EXERCISE OBJECTIVE:
Below are some records. Pull every line that contains the word "sada".

RECORDS SUPPLIED START

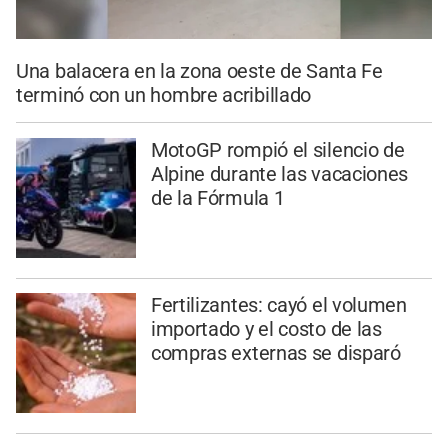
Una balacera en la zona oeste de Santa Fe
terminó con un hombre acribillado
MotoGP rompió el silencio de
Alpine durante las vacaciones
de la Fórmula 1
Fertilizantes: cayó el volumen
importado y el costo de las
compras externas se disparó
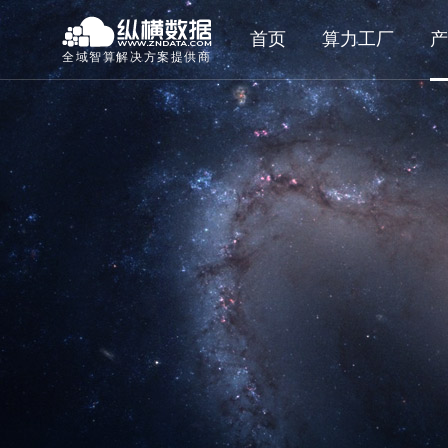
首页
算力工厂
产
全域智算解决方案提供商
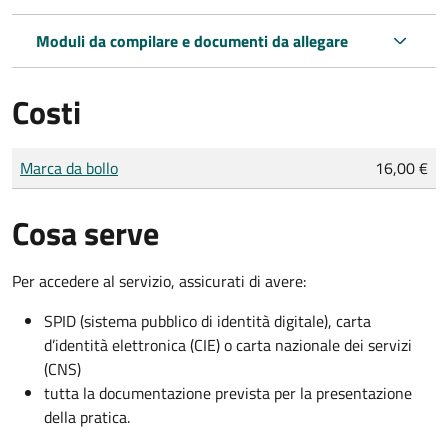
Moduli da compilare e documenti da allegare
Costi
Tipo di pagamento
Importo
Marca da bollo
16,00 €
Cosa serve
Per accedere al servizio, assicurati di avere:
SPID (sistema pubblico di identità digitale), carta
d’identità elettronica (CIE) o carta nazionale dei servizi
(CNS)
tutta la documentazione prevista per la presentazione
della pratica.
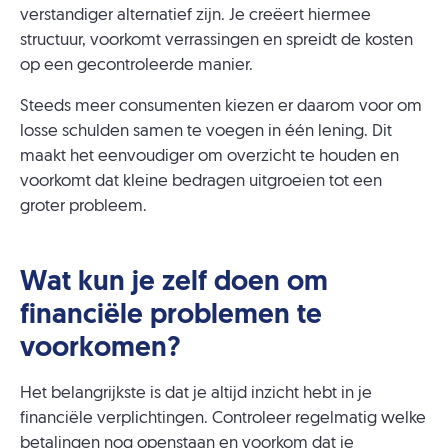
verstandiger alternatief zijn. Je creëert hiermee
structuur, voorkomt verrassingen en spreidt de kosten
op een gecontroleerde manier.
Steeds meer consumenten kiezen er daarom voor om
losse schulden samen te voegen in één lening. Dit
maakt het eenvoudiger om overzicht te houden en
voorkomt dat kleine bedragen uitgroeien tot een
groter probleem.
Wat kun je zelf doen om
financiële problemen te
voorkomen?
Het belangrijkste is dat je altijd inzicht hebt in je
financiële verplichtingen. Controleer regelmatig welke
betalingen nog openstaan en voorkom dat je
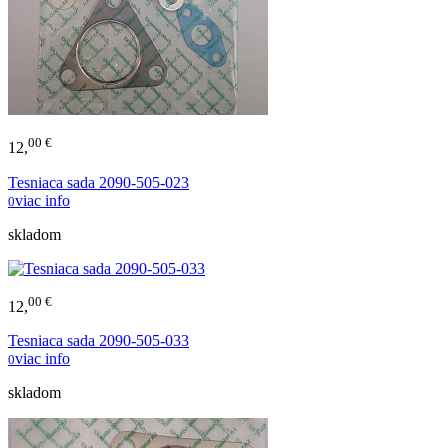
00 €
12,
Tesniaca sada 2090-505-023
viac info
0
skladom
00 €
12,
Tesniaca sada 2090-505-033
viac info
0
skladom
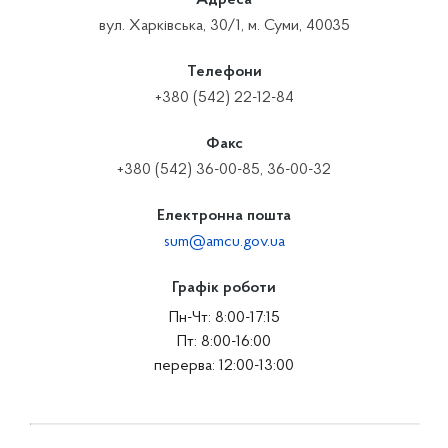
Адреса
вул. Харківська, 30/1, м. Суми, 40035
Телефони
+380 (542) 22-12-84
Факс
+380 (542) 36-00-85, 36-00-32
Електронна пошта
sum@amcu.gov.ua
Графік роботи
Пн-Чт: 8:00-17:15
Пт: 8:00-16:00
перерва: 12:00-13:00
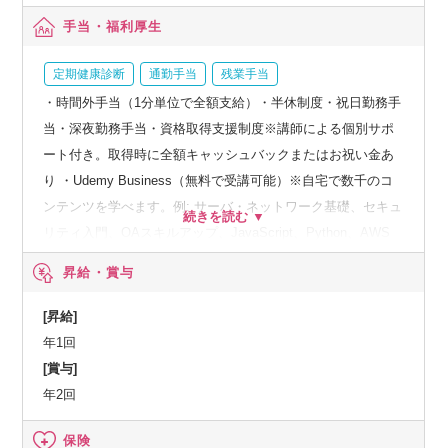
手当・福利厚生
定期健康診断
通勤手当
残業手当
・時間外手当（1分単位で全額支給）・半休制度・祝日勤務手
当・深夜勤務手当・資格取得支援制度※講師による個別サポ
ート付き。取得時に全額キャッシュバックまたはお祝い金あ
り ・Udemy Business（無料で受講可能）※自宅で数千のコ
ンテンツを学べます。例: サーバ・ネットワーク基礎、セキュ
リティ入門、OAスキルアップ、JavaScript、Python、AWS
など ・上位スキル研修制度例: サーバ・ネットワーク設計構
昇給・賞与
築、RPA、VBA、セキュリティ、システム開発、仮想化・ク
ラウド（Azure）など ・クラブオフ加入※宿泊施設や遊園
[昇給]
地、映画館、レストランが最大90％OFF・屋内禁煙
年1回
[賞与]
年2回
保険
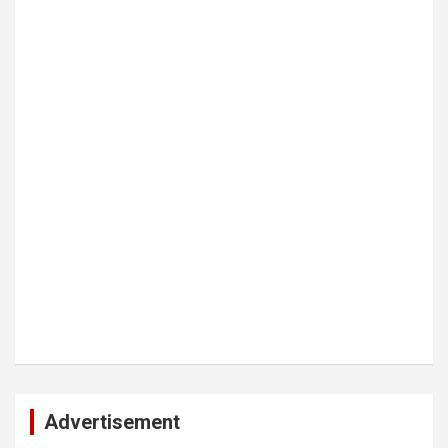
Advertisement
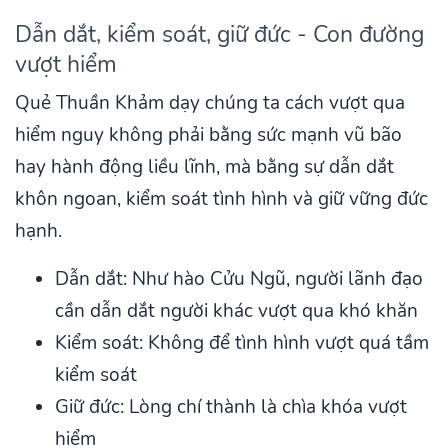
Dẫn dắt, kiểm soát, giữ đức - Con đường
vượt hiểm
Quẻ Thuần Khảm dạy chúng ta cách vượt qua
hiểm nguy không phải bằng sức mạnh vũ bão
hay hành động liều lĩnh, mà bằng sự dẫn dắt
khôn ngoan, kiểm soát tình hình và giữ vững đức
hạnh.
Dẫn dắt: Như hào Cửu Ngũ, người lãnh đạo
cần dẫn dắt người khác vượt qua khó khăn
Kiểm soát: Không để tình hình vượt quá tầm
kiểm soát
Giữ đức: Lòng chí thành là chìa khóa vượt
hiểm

RECORDS SUPPLIED END

FINAL ANSWER:
Tesniaca sada 2090-505-023
Tesniaca sada 2090-505-033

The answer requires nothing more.